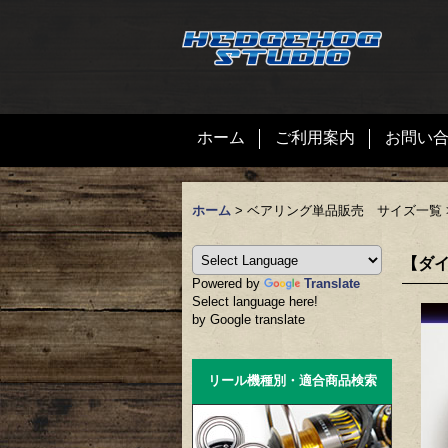
ホーム
ご利用案内
お問い
ホーム
>
ベアリング単品販売 サイズ一覧
【ダイ
Powered by
Translate
Select language here!
by Google translate
リール機種別・適合商品検索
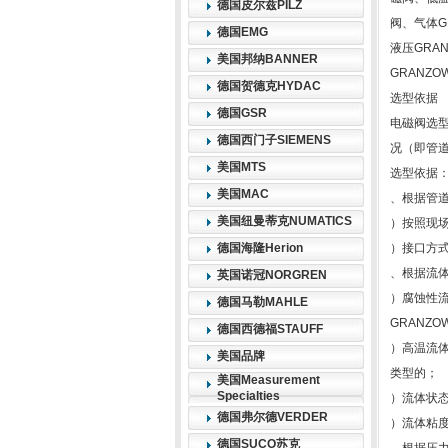
德国皮尔兹PILZ
阀、气体G
德国EMG
液压GRA
美国邦纳BANNER
GRANZ
德国贺德克HYDAC
选型依据
德国GSR
电磁阀选
德国西门子SIEMENS
况（即管
美国MTS
选型依据
美国MAC
、根据管
美国纽曼蒂克NUMATICS
）按照现
德国海隆Herion
）接口方式
、根据流体
英国诺冠NORGREN
）腐蚀性
德国马勒MAHLE
GRANZ
德国西德福STAUFF
）高温流体
美国品牌
类型的；
美国Measurement
Specialties
）流体状态
德国弗尔德VERDER
）流体粘度
德国SUCO苏克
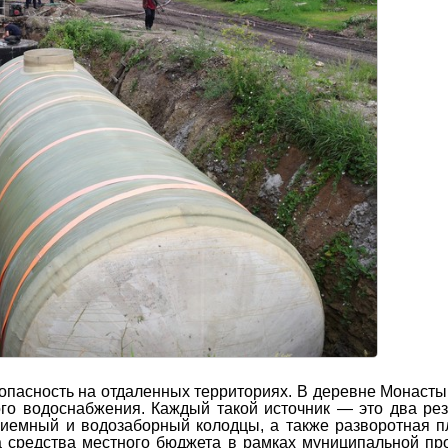
пасность на отдаленных территориях. В деревне Монасты
ого водоснабжения. Каждый такой источник — это два ре
риемный и водозаборный колодцы, а также разворотная 
а средства местного бюджета в рамках муниципальной п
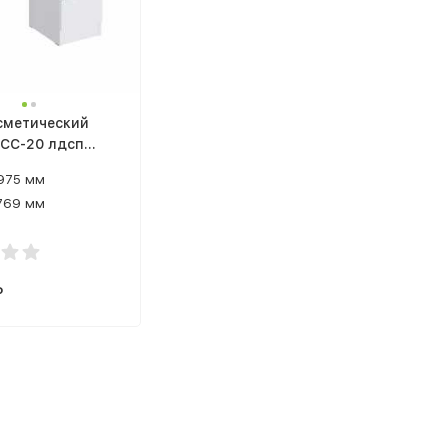
сметический
СС-20 лдсп
екстурный
975 мм
769 мм
510 мм
₽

WHAT YOU HAVE TO DO: Set down all the data again exactly as above, pictures excluded.

ANSWER BOX:
ホーム
ご利用案内
お問い
ホーム
>
ベアリング単品販売 サイズ一覧
【ダイ
Powered by
Translate
Select language here!
by Google translate
リール機種別・適合商品検索
德国皮尔兹PILZ
阀、气体G
德国EMG
液压GRA
美国邦纳BANNER
GRANZ
德国贺德克HYDAC
选型依据
德国GSR
电磁阀选
德国西门子SIEMENS
况（即管
美国MTS
选型依据
美国MAC
、根据管
美国纽曼蒂克NUMATICS
）按照现
德国海隆Herion
）接口方式
、根据流体
英国诺冠NORGREN
）腐蚀性
德国马勒MAHLE
GRANZ
德国西德福STAUFF
）高温流体
美国品牌
类型的；
美国Measurement
Specialties
）流体状态
德国弗尔德VERDER
）流体粘度
德国SUCO苏克
пасность на отдаленных территориях. В деревне Монасты
ого водоснабжения. Каждый такой источник — это два ре
риемный и водозаборный колодцы, а также разворотная 
а средства местного бюджета в рамках муниципальной п
сметический
СС-20 лдсп
екстурный
975 мм
769 мм
510 мм
₽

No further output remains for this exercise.